After a boy was found murdered in a Gurugram school last week, the Central Board for Secondary Education or CBSE, issued a circular to affiliated schools giving them two months to complete psychometric evaluation of all school staff. However, psychiatrists who have worked with criminals and those who have worked with children say that psychometric tests cannot be used to predict psychopathic or criminal behavior. These tests do not have scientific validity to be used as metrics to hire or fire employees.

People working in the field of child safety advocate a broader set of actions like instituting a child protection policy that includes proper training of staff, establishing a code of conduct and a robust complaint redressal system. However, the school board has decided to focus on the task of trying to detect psychopathic traits in school employees.

Psychopathy is defined as a “constellation of affective, interpersonal, and behavioral characteristics including impulsivity, irresponsibility, shallow emotions, lack of empathy, guilt, or remorse, pathological lying, and persistent violation of social norms and expectations”. Psychometric analysis includes both quantitative and qualitative tests used to assess psychological behavior, abilities and problems. The tests can be written, interview-based or projective where a person is presented with images, words or situations and his or her response is gauged.

If CBSE’s aim in issuing the notification is to find potential psychopaths and keep them away from schools, then the education authority has misunderstood the efficacy of psychological tests and what they tell us, say experts.

These tests are not like blood tests that can detect diseases like diabetes or hypertension, said Dr Soumitra Pathare, psychiatrist and the director of the Centre for Mental Health and Policy at the India Law Society in Pune. “The tests are subjectively interpreted,” she said. “There are also questions raised about the scientific validity of these tests.”

As Pathare points out, psychometric tests do not predict outcomes and, at most, help in diagnosing a mental condition and designing treatment protocol.

Dr Suresh Bada Math, a forensic psychiatrist from National Institute of Mental Health and Neurosciences in Bengaluru, called the CBSE’s exercise a “sham”. He works with undertrials and convicts within the prison system and counsels two or three such incarcerated persons every day. He observes that even among those suspected or convicted of violent crimes psychometric tests do not always provide any indication of history of violent behaviour.

The results of these tests may not mean much if they are conducted on people with no history of psychological problems. Psychiatrists consider the tests in context of a person’s behavioural history and not in isolation.
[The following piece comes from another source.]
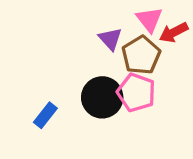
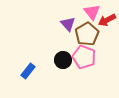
black circle: (102, 97) -> (63, 60), size x0.7

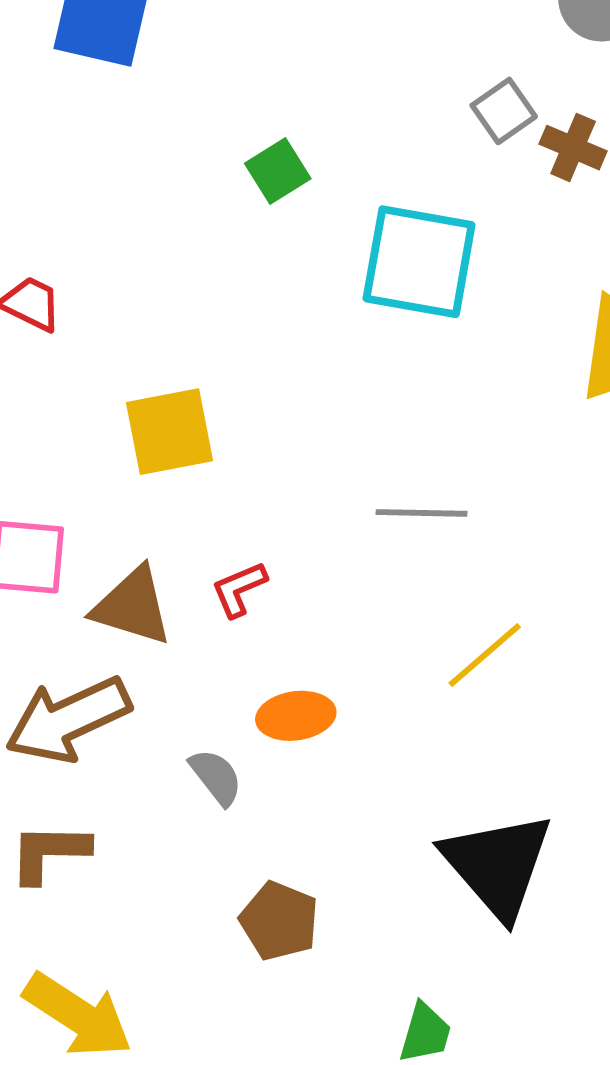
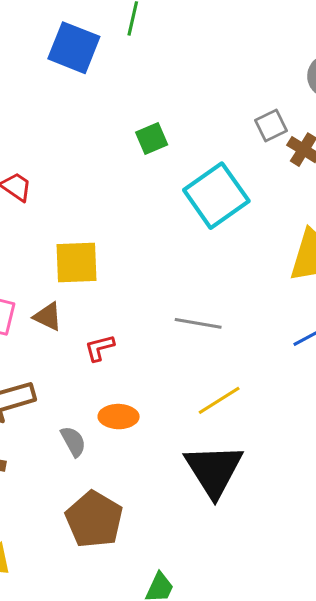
cyan square: (419, 262) -> (216, 196), turned 36
brown triangle: (132, 606) -> (48, 316), moved, size x0.7
black triangle: (498, 865) -> (214, 470), moved
brown pentagon: (279, 921) -> (94, 519), size x1.4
“A psychological test may reveal a psychopathic tendency or traits,” said Dr Savita Malhotra, former head of psychiatry at the Post Graduate Institute of Medical Education and Research in Chandigarh. “But with no history taken, the test results cannot tell us if the person is likely to commit an offence.”

At best, psychometric tests can be one in a broad set of tools that can help mental health workers treat their patients. “The tests can have additional value [to other forms of tests and therapy], but cannot provide substantial evidence of any condition,” said Bada Math. “For instance, if the tests show that someone has psychopathic tendencies, we can suggest they do yoga or try anger control.”

Ethically questionable

Subjecting a large number of people to psychometric tests poses an ethical problem.

“Once you decide that a person is a potential child abuser based on such tests, the person is labelled for life,” said Pathare. “Nobody sets out to be an abuser.”

Denying anyone a job based on these tests would also be discriminatory. “What if someone has a psychopathic trait?” asked Bada Math. “It cannot be the basis of denying anyone a job.”

Besides this, the CBSE announcement will open up the commercial interests for people selling the service of conducting psychometric tests,” said Dr Harish Shetty, a psychiatrist in Mumbai. “As it opens up the commercial interests, it will also result in exclusion of people based on these tests,” said Shetty.